By: Bill Bryant
Publishing Date: March, 1983 (1st edition); 2011 (Third Printing)
Reviewed By: Amy Lignor
Review Date: February 2012
Living in the South and Central United States, you will get to know the armadillo very well. The creature is a bit slow-witted, and has a tendency to believe that he can cross in front of a semi going 90 miles an hour on the highway. In fact, there are many who believe armadillos are the first species who brought suicide and self-destruction into our culture. What they do have, however, is a protective shell (that doesn’t protect very well), but can take out many tires and offer payback in that small way by making you put out money to replace the rubber you’ve just lost on the road.
This author has put together a book that, on each page, offers a black and white drawing with a caption that jokingly refers to the slightly dull animal who is still a staple of the United States. Even after all this time, with the many deaths of the armadillo on the highways, they are still here, which means they truly do have a penchant for life (or, they like to breed a great deal).
Some of the pictures and captions are extremely endearing, like the armadillo staring at a junk yard laughing because he knows that his family’s ‘spikes’ were responsible for taking many of those gas-guzzling machines off the road. Or, clips that show the Southern landscape, pre-highway era, with armadillos amassing in hordes that are larger than the ones picketing Wall Street right now. Unfortunately, some simply ‘miss the mark.’ Certain representations would immediately have people offended. So, for those who have a sense of humor, this book is fine. For others, I have a feeling that in this world of controversy where everyone can find something to fight about in everything - heck, I’m waiting for a chocolate chip cookie debate - they will simply find the pictures crude.

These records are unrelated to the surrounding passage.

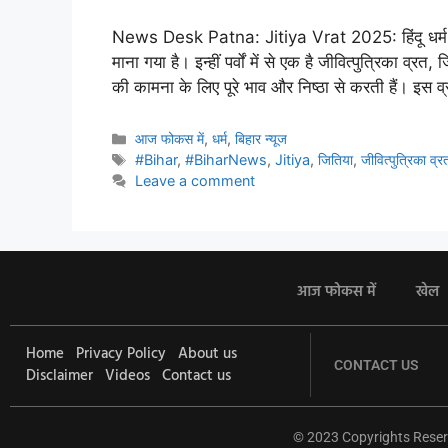
News Desk Patna: Jitiya Vrat 2025: हिंदू धर्म में
माना गया है। इन्हीं पर्वों में से एक है जीवित्पुत्रिका व्र
की कामना के लिए पूरे भाव और निष्ठा से करती हैं। इस
आज फोकस में
,
धर्म
,
बिहार न्यूज
#Bihar
,
#BiharNews
,
Jitiya
,
जितिया
,
जीवित्पुत्रिका व्र
Leave a comment
आज फोकस में
खेल
Home
Privacy Policy
About us
CONTACT US
Disclaimer
Videos
Contact us
© 2023 Copyrights Reser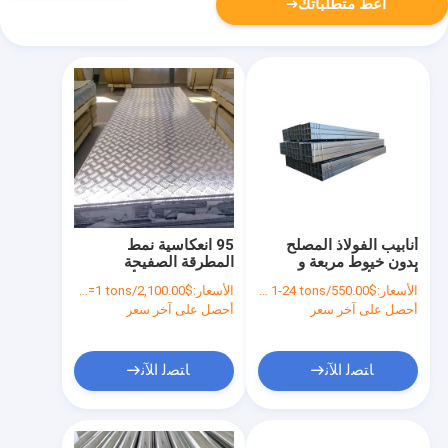
أعط متطلباتك
أنابيب الفولاذ المصلح
95 انعكاسية نمط
بدون خيوط مربعة و
المطرقة الصفيحة
أنابيب لألياف الكربون
المنسوجة من الألومنيوم
الأسعار:
$550.00/tons 1-24 tons
الأسعار:
$2,100.00/tons >=1 tons
الصفيحة / الصفيحة
أحصل على آخر سعر
أحصل على آخر سعر
لتزيين المباني
ﺎﺘﺼﻟ ﺍﻶﻧ
ﺎﺘﺼﻟ ﺍﻶﻧ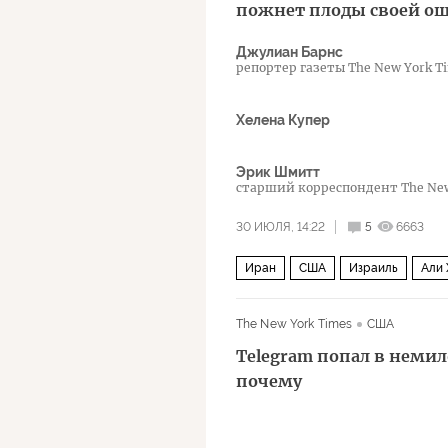
пожнет плоды своей о
Джулиан Барнс
репортер газеты The New York T
Хелена Купер
Эрик Шмитт
старший корреспондент The New
30 ИЮЛЯ, 14:22
5
6663
Иран
США
Израиль
Али
Корпус стражей исламской револ
The New York Times
США
Telegram попал в немил
почему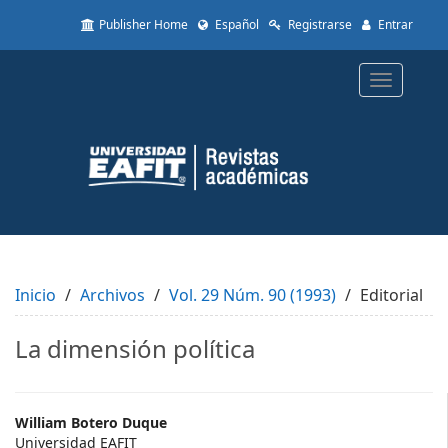
Quick
Publisher Home
Español
Registrarse
Entrar
jump
to
page
Toggle
content
navigatio
Main
Navigation
Main
Content
Sidebar
Inicio
Archivos
Vol. 29 Núm. 90 (1993)
Editorial
La dimensión política
Main
William Botero Duque
Universidad EAFIT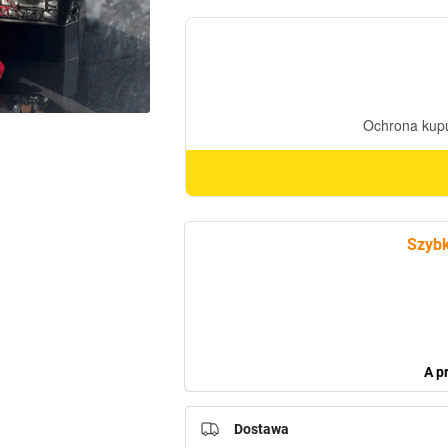
Duża
+
Ramka
1
Silver
(40
cm)
Szybk
A p
Dostawa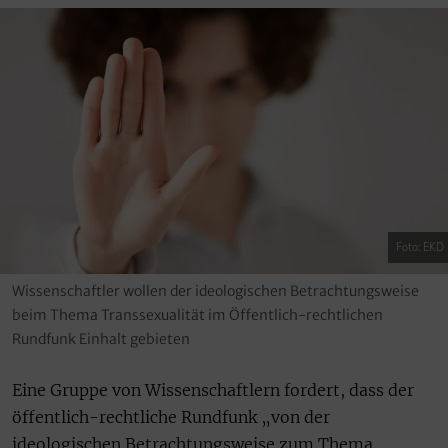
Foto: EKD
Wissenschaftler wollen der ideologischen Betrachtungsweise
beim Thema Transsexualität im Öffentlich-rechtlichen
Rundfunk Einhalt gebieten
Eine Gruppe von Wissenschaftlern fordert, dass der
öffentlich-rechtliche Rundfunk „von der
ideologischen Betrachtungsweise zum Thema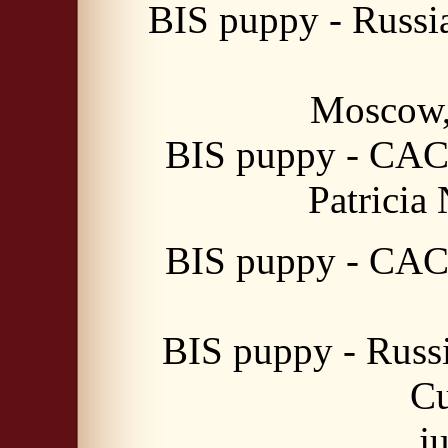
BIS puppy - Russ
Moscow,
BIS puppy - CACI
Patricia
BIS puppy - CACI
BIS puppy - Rus
Cu
j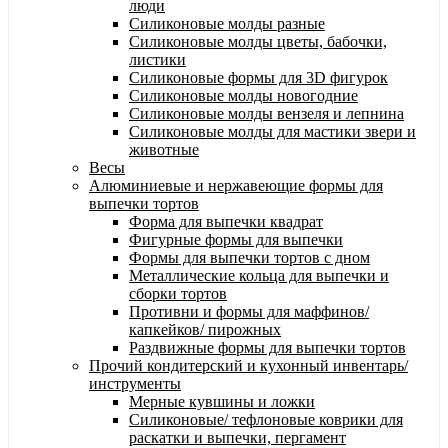
люди
Силиконовые молды разные
Силиконовые молды цветы, бабочки,
листики
Силиконовые формы для 3D фигурок
Силиконовые молды новогодние
Силиконовые молды вензеля и лепнина
Силиконовые молды для мастики звери и
животные
Весы
Алюминиевые и нержавеющие формы для
выпечки тортов
Форма для выпечки квадрат
Фигурные формы для выпечки
Формы для выпечки тортов с дном
Металлические кольца для выпечки и
сборки тортов
Противни и формы для маффинов/
капкейков/ пирожных
Раздвижные формы для выпечки тортов
Прочий кондитерский и кухонный инвентарь/
инструменты
Мерные кувшины и ложки
Силиконовые/ тефлоновые коврики для
раскатки и выпечки, пергамент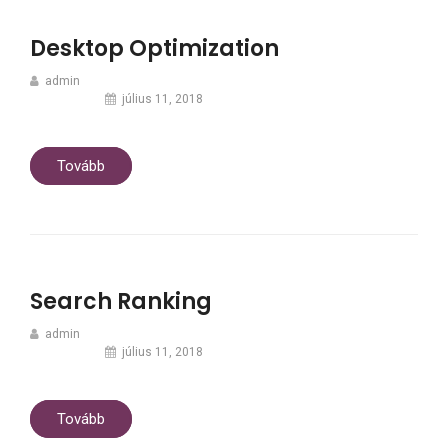
Desktop Optimization
admin
július 11, 2018
Tovább
Search Ranking
admin
július 11, 2018
Tovább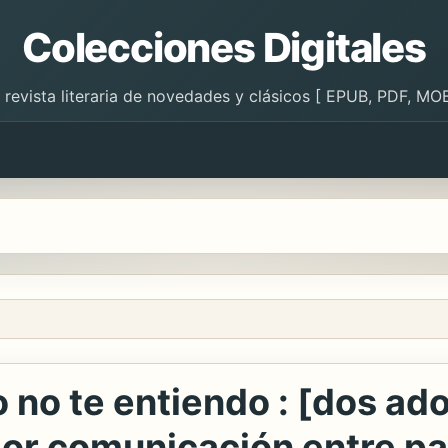
Colecciones Digitales
 revista literaria de novedades y clásicos [ EPUB, PDF, MOB
 no te entiendo : [dos ad
or comunicación entre pad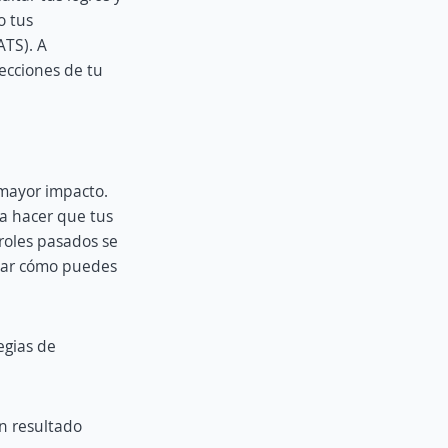
o tus
ATS). A
ecciones de tu
 mayor impacto.
ra hacer que tus
 roles pasados se
izar cómo puedes
egias de
n resultado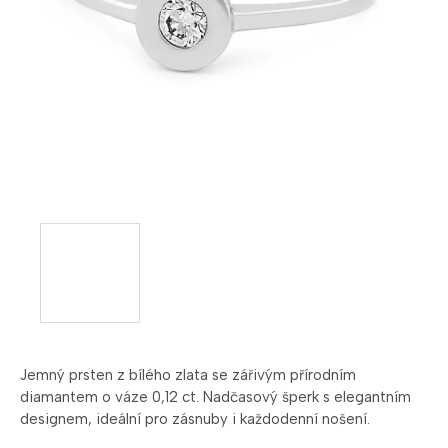
Jemný prsten z bílého zlata se zářivým přírodním
diamantem o váze 0,12 ct. Nadčasový šperk s elegantním
designem, ideální pro zásnuby i každodenní nošení.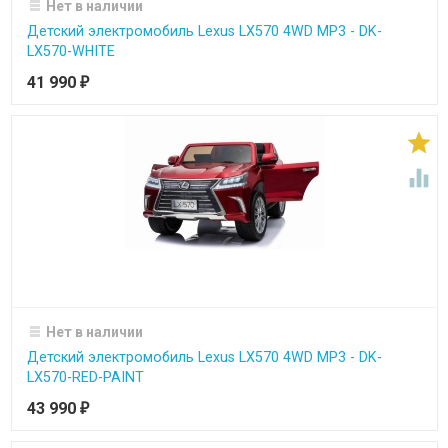
Нет в наличии
Детский электромобиль Lexus LX570 4WD MP3 - DK-
LX570-WHITE
41 990
₽


Нет в наличии
Детский электромобиль Lexus LX570 4WD MP3 - DK-
LX570-RED-PAINT
43 990
₽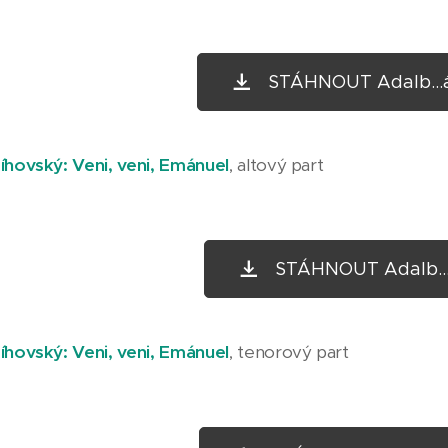
STÁHNOUT Adalb...á
íhovský: Veni, veni, Emánuel
, altový part
STÁHNOUT Adalb...l
íhovský: Veni, veni, Emánuel
, tenorový part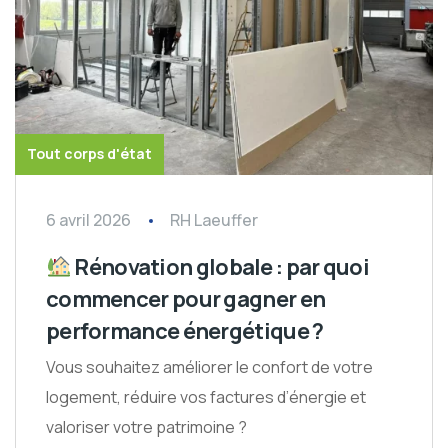
Tout corps d'état
6 avril 2026
RH Laeuffer
Rénovation globale : par quoi
commencer pour gagner en
performance énergétique ?
Vous souhaitez améliorer le confort de votre
logement, réduire vos factures d’énergie et
valoriser votre patrimoine ?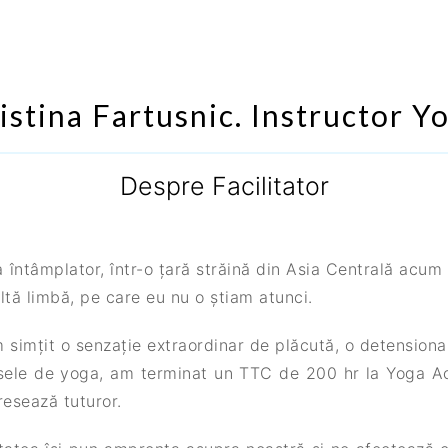
istina Fartusnic. Instructor Y
Despre Facilitator
întâmplator, într-o țară străină din Asia Centrală acum 
ltă limbă, pe care eu nu o știam atunci.
m simțit o senzație extraordinar de plăcută, o detensionare 
asele de yoga, am terminat un TTC de 200 hr la Yoga
resează tuturor.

The illustrations, unfortunately, look as if a five-year-old has drawn them. And the book, itself, reminds me of the 101 Uses for a Dead Cat, first published in 1981 by Simon Bond. Some readers thought it was adorable, while other readers thought it was simply sick and twisted and didn’t deserve to be on the bookshelves. Here’s the thing…I don’t think Mr. Bond cared one iota about the throngs who disliked the book, seeing that the collection was eventually republished in 20 countries and sold over 2 million copies; spawning the sequels, 101 More Uses of a Dead Cat and Uses of a Dead Cat in History, as well as calendars featuring the cartoons. Therefore, this author may be on to something.
So, just remember, go into this with a sense of humor. The armadillo’s plight is huge, of course, and this is an animal who does seem to have a tendency for self-mutilation, yet their revenge is sweet and they will most likely outlast us by billions of years.
Quill Says: This is just not a book this reviewer can recommend. The illustrations need more work and it‘s just not…forgive me…funny.